▶ **EXERCISE GOAL**: The answer must be an exact copy of the entries below, with no images in it.

[Saved entries]
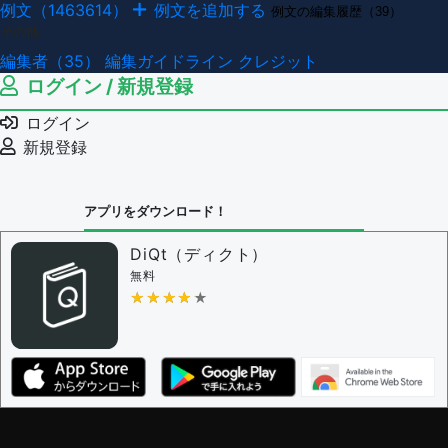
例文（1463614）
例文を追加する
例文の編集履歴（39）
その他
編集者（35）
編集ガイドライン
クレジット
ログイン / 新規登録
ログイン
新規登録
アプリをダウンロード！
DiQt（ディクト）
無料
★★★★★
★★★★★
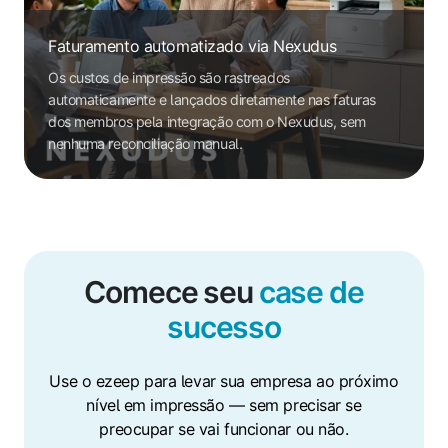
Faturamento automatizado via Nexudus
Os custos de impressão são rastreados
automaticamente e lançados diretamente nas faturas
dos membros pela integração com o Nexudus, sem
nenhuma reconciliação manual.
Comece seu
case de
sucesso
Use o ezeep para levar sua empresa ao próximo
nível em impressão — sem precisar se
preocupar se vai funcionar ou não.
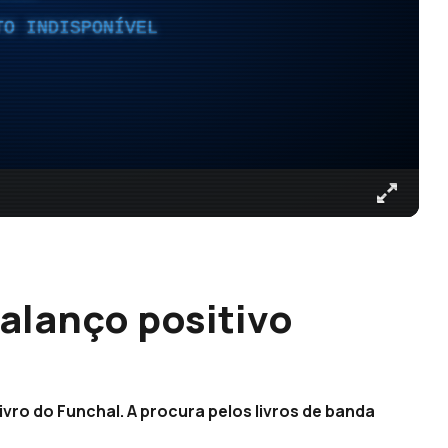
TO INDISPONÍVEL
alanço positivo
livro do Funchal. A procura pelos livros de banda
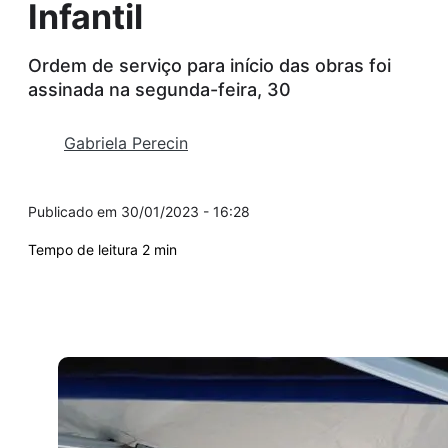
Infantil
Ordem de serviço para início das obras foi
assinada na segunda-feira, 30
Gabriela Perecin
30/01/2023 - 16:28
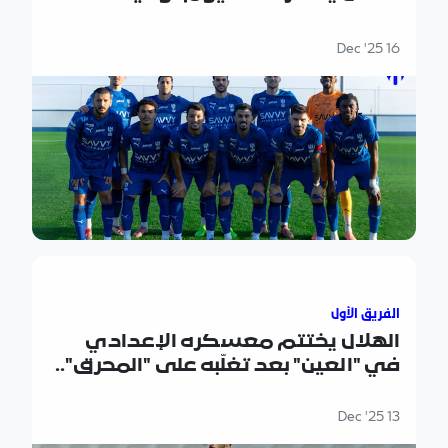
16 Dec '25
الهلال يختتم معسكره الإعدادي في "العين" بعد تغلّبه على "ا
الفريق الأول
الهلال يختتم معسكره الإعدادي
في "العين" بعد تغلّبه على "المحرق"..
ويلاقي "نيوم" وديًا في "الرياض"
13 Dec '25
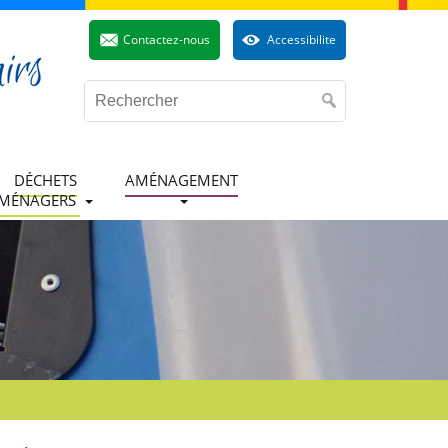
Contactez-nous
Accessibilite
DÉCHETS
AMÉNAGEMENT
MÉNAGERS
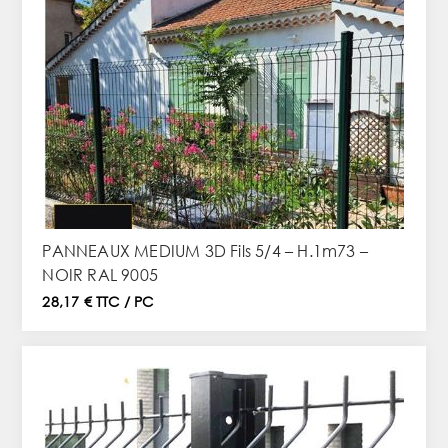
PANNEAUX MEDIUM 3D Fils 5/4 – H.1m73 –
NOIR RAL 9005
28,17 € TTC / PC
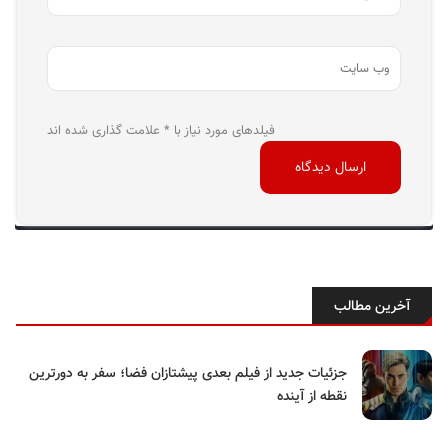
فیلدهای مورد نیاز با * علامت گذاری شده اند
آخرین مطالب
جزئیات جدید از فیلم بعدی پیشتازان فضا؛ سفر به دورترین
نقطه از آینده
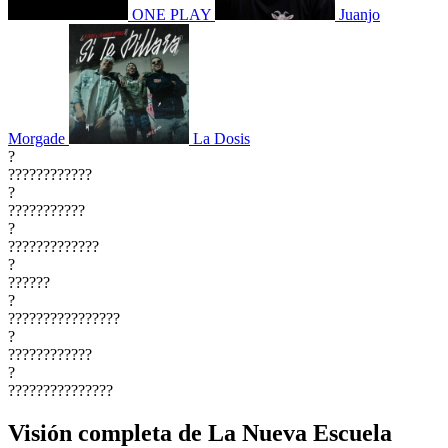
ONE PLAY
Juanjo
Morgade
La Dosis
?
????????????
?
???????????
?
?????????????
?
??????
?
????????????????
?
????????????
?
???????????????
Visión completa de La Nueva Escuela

▶ **RESULT BELOW**:
例文（1463614）
例文を追加する
例文の編集履歴（39）
その他
編集者（35）
編集ガイドライン
クレジット
ログイン / 新規登録
ログイン
新規登録
アプリをダウンロード！
DiQt（ディクト）
無料
★★★★★
★★★★★
Faturamento automatizado via Nexudus
Os custos de impressão são rastreados
automaticamente e lançados diretamente nas faturas
dos membros pela integração com o Nexudus, sem
nenhuma reconciliação manual.
Comece seu
case de
sucesso
Use o ezeep para levar sua empresa ao próximo
nível em impressão — sem precisar se
preocupar se vai funcionar ou não.
TO INDISPONÍVEL
alanço positivo
livro do Funchal. A procura pelos livros de banda
Infantil
Ordem de serviço para início das obras foi
assinada na segunda-feira, 30
Gabriela Perecin
30/01/2023 - 16:28
16 Dec '25
الهلال يختتم معسكره الإعدادي في "العين" بعد تغلّبه على "ا
الفريق الأول
الهلال يختتم معسكره الإعدادي
في "العين" بعد تغلّبه على "المحرق"..
ويلاقي "نيوم" وديًا في "الرياض"
13 Dec '25
Contactez-nous
Accessibilite
DÉCHETS
AMÉNAGEMENT
MÉNAGERS
PANNEAUX MEDIUM 3D Fils 5/4 – H.1m73 –
NOIR RAL 9005
28,17 € TTC / PC
فیلدهای مورد نیاز با * علامت گذاری شده اند
آخرین مطالب
جزئیات جدید از فیلم بعدی پیشتازان فضا؛ سفر به دورترین
نقطه از آینده
ONE PLAY
Juanjo
Morgade
La Dosis
?
????????????
?
???????????
?
?????????????
?
??????
?
????????????????
?
????????????
?
???????????????
Visión completa de La Nueva Escuela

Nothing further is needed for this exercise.